_YOUR TASK:_
Retrieve every line from the records in which the word "البناء" occurs.

_INPUT FOR THIS TASK:_
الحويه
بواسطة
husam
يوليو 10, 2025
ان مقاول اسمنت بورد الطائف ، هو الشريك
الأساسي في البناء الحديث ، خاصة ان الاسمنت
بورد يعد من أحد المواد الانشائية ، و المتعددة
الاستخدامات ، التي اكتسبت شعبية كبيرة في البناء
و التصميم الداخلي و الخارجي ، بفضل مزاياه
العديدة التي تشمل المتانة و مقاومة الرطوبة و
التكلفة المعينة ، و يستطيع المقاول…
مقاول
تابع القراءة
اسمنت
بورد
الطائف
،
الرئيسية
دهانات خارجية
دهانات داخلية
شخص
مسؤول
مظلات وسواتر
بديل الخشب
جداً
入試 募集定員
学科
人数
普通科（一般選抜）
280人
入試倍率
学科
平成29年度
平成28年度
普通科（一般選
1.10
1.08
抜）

==

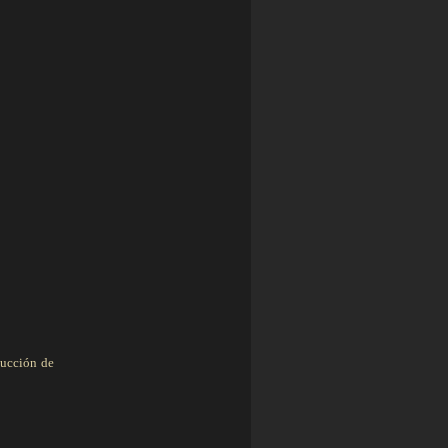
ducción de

_SOLUTION TO THIS PROBLEM:_
الأساسي في البناء الحديث ، خاصة ان الاسمنت
الاستخدامات ، التي اكتسبت شعبية كبيرة في البناء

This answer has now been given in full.